Remember the run up to the annual school day when one of your classmates collapses in the field and you discover he/she has nose-bleeding? At least once in our lifetime, we would have bled from the nose. Bleeding from the nose due to a bursting of a blood vessel – the nostril, nasal cavity or nasopharynx – is called epistaxis.
There are 2 kinds of nose-bleeding – anterior (in the front of the nose) and posterior (in the back of the nose). Most nose-bleeding cases are harmless and stop on their own and they can happen on their own or because of a trauma, medication, tumors or nasal/sinus surgery.
About 90 percent and more cases of nose-bleeding happen in the anteroinferior (front bottom) nasal septum (the wall that divides the nose between left and right sides) in a portion called Kiesselbach’s plexus which is situated over the anterior nasal septum and formed by anastomoses which is the coming together of 5 arteries. About 5-10 percent of nose-bleeding happens at the posterior nasal cavity called Woodruff’s plexus which is situated over the posterior middle turbinate and formed by connections of internal maxillary artery like the posterior nasal, sphenopalatine and acending pharyngeal arteries. Posterior bleeding usually starts from the lateral wall and less from the nasal septum.
Most epistaxis cases happen due to the following-
- Local factors – Local trauma and injury due to medical treatment, or to the turbinate mucosa and septum, mucosal inflammation and upper respiratory tract infections, sinusitis and allergies, septal abnormality like deviations, nasal fractures and perforations, tumors of the nasal cavity, sinuses and nasopharynx, nose picking, facial trauma, foreign bodies, etc.
- Systematic factors – Hypertension, blood disorders, arteriosclerosis, hereditary hemorrhagic telangiectasia, use of anticoagulants like aspirin, clopidogrel, warfarin, immunodeficiency and liver failure, low platelet levels. Clotting abnormalities can bring about recurrent nosebleeding. Consumption of alternative medicines also increases risk of bleeding.
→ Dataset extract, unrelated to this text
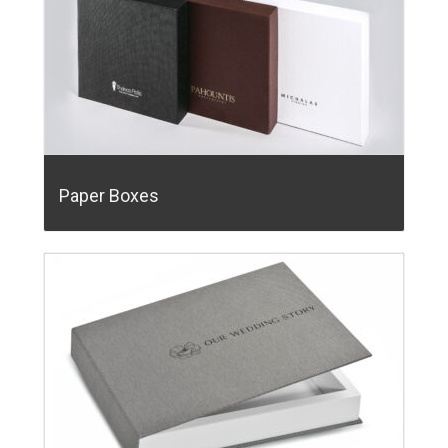
Paper Boxes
- Idiopathic factors – Unknown causes.
There is no single definitive treatment for the management of epistaxis, a lot of factors decide the kind of treatment. In any case of nose-bleeding, the first line of treatment is applying local pressure as first aid which is pinching the fleshy portion of the nose, a little before the bony portion. Application of Vaseline Petroleum Jelly to the front of the nose regularly can help moisturise and prevent nose-bleeding due to dryness. There are decongestant nasal sprays to cure it besides chemical or electric cautery which is burning the vessel shut, topical therapies to stop bleeding, nasal packing in case topical methods fail, embolization which is a procedure to block off the bleeding by placing a material inside the vessel or surgical arterial ligation which is tying off the vessel. The next level is to go for an endoscopy to check for tumors.
Avoiding nasal trauma is very important after a case of epistaxis – in the form of picking healing scabs or blowing nose/sneezing violently.